La prise en compte de l’allocation familiale dans un dossier de rachat de crédits
Lorsqu’un ménage envisage un rachat de crédits, la question des revenus pris en compte par les banques est centrale.
Salaire, pension, revenus locatifs ou encore prestations sociales peuvent entrer dans l’analyse financière réalisée par l’établissement prêteur.
Parmi ces ressources, les allocations familiales occupent une place particulière.
Elles constituent une aide financière régulière versée aux familles mais leur prise en compte dans un dossier de regroupement de crédits reste complexe.

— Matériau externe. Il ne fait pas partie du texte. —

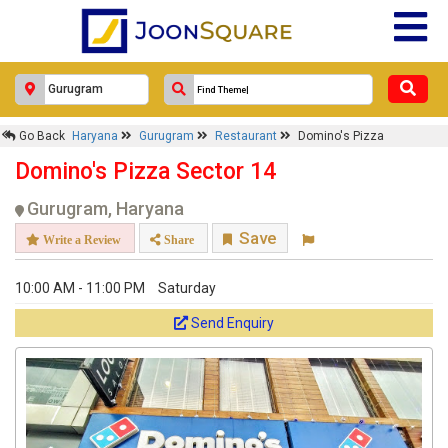
Go Back
Haryana
Gurugram
Restaurant
Domino's Pizza
Domino's Pizza Sector 14
Gurugram, Haryana
Save
Write a Review
Share
10:00 AM - 11:00 PM
Saturday
Send Enquiry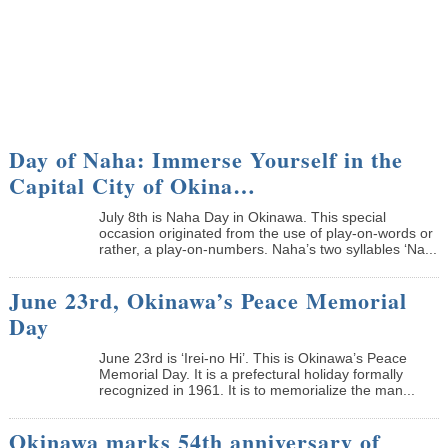
Day of Naha: Immerse Yourself in the
Capital City of Okina…
July 8th is Naha Day in Okinawa. This special
occasion originated from the use of play-on-words or
rather, a play-on-numbers. Naha’s two syllables ‘Na...
June 23rd, Okinawa’s Peace Memorial
Day
June 23rd is ‘Irei-no Hi’. This is Okinawa’s Peace
Memorial Day. It is a prefectural holiday formally
recognized in 1961. It is to memorialize the man...
Okinawa marks 54th anniversary of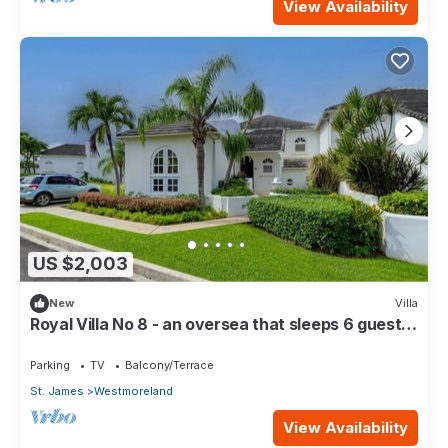
View Availability
US $2,003
New
Villa
Royal Villa No 8 - an oversea that sleeps 6 guests
in 3 bedrooms
Parking
TV
Balcony/Terrace
St. James
Westmoreland
View Availability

Contrairement aux revenus professionnels, ces prestations sont par nature temporaires et liées à la situation familiale.
Les banques adoptent donc des approches très différentes selon leur politique interne, la durée du financement envisagé ou encore l’âge des enfants.

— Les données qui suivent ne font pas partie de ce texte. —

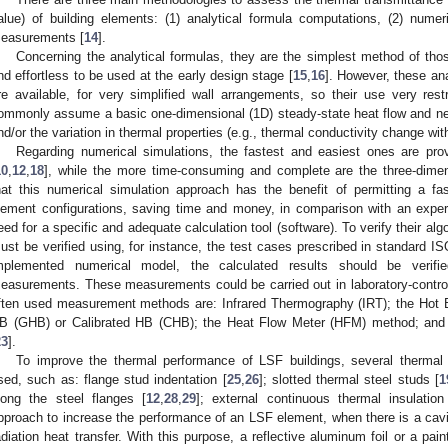
alue) of building elements: (1) analytical formula computations, (2) numer
easurements [
14
].
Concerning the analytical formulas, they are the simplest method of th
nd effortless to be used at the early design stage [
15
,
16
]. However, these an
re available, for very simplified wall arrangements, so their use very restr
ommonly assume a basic one-dimensional (1D) steady-state heat flow and negl
nd/or the variation in thermal properties (e.g., thermal conductivity change wi
Regarding numerical simulations, the fastest and easiest ones are pr
10
,
12
,
18
], while the more time-consuming and complete are the three-dime
hat this numerical simulation approach has the benefit of permitting a f
lement configurations, saving time and money, in comparison with an exper
eed for a specific and adequate calculation tool (software). To verify their algo
ust be verified using, for instance, the test cases prescribed in standard I
mplemented numerical model, the calculated results should be verifi
easurements. These measurements could be carried out in laboratory-controlle
ften used measurement methods are: Infrared Thermography (IRT); the Hot
B (GHB) or Calibrated HB (CHB); the Heat Flow Meter (HFM) method; and
23
].
To improve the thermal performance of LSF buildings, several thermal 
sed, such as: flange stud indentation [
25
,
26
]; slotted thermal steel studs [
1
long the steel flanges [
12
,
28
,
29
]; external continuous thermal insulation
pproach to increase the performance of an LSF element, when there is a cavit
adiation heat transfer. With this purpose, a reflective aluminum foil or a pai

Comprendre ces mécanismes est essentiel pour évaluer la faisabilité d’un projet de rachat de crédits.
Que sont les allocations familiales et comment sont elles calculées
Les allocations familiales sont des prestations versées par la Caisse d’allocations familiales afin d’aider les familles ayant au moins deux enfants à charge.
Elles font partie du système de protection sociale français et visent à soutenir le pouvoir d’achat des ménages.
Le montant dépend de plusieurs paramètres :
- le nombre d’enfants à charge
- le niveau de revenus du foyer
- l’âge des enfants
Les règles de calcul et les barèmes sont régulièrement ajustés par les pouvoirs publics. Les prestations familiales représentent ainsi un soutien financier non négligeable pour de nombreux foyers.
Pour comprendre leur fonctionnement et leurs conditions d’attribution, il est possible de consulter les informations officielles publiées par la Caisse d’allocations familiales https://www.caf.fr
Le site officiel de l’administration française propose également un dossier détaillé sur les prestations familiales https://www.service-public.fr/particuliers/vosdroits/N156
Une évolution à venir dans le calcul des allocations familiales
Une modification réglementaire concernant le calcul des ressources prises en compte pour certaines prestations familiales doit prochainement entrer en vigueur.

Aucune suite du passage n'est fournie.